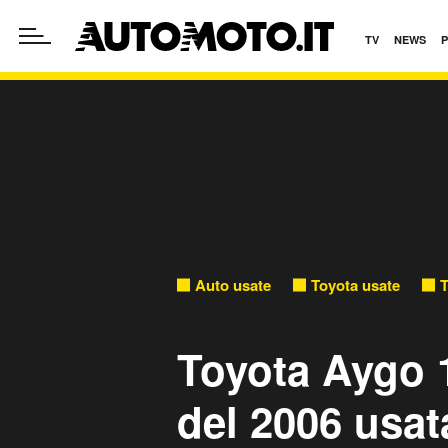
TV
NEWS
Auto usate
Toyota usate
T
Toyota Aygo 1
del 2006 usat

• • • •

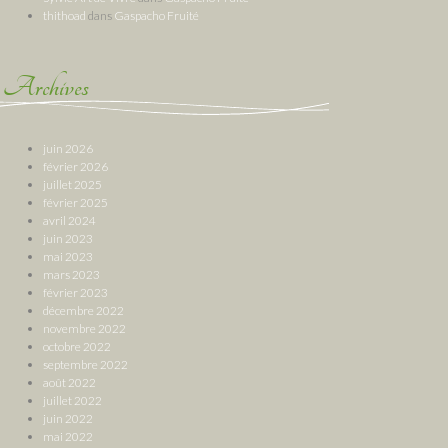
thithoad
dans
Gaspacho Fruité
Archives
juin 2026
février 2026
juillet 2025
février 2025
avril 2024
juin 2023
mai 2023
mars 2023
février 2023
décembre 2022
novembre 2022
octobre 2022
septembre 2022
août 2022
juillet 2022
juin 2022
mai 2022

• • • •

From the data, list each line in which the string "février" appears.

*Answer space*:
février 2026
février 2025
février 2023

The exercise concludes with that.